Search the listing below for "como". Copy each matching line.

== Segment start ==

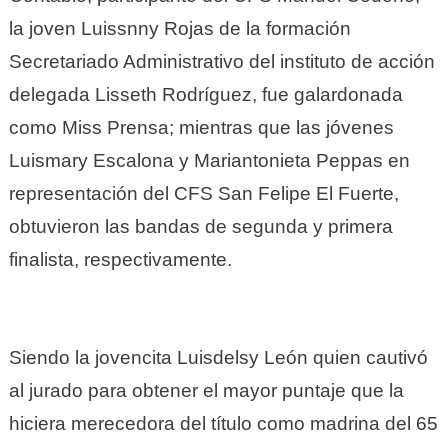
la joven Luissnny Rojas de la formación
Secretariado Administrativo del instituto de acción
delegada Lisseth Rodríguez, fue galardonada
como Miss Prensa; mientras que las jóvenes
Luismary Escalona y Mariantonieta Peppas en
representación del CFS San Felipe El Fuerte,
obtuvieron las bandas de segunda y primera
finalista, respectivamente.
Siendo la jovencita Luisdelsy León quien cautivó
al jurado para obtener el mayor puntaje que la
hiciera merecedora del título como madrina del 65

== Segment end ==
== Segment start ==

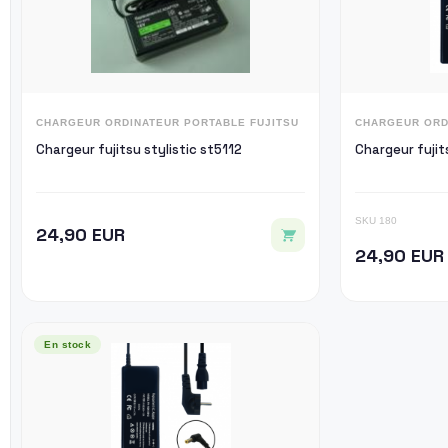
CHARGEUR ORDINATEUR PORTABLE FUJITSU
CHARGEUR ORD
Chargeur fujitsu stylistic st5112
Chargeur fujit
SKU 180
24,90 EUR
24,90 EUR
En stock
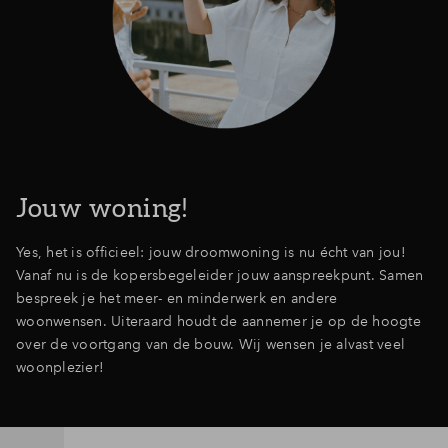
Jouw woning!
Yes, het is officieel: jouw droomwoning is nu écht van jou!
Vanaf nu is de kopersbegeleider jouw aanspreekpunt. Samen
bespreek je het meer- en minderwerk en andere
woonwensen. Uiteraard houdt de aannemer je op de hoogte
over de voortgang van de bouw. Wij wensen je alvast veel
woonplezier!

== Segment end ==
== Segment start ==

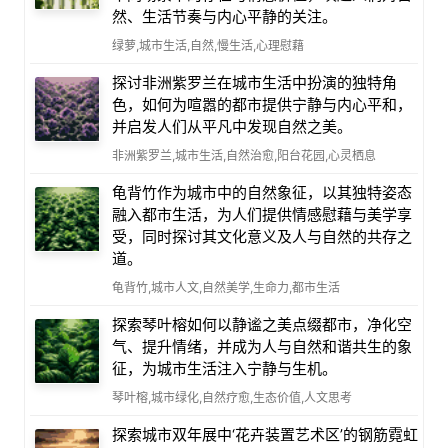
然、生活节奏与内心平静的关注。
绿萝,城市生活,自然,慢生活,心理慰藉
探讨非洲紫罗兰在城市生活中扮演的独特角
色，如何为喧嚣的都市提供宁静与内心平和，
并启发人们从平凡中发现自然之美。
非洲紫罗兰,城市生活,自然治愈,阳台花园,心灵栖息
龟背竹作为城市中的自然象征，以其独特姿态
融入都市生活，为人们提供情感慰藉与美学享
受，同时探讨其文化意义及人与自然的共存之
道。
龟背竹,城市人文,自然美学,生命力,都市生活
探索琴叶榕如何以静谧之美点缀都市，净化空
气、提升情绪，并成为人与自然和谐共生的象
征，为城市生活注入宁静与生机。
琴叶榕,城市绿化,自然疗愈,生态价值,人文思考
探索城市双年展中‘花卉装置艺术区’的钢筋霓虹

== Segment end ==

* [Result of this exercise]:
como Miss Prensa; mientras que las jóvenes
hiciera merecedora del título como madrina del 65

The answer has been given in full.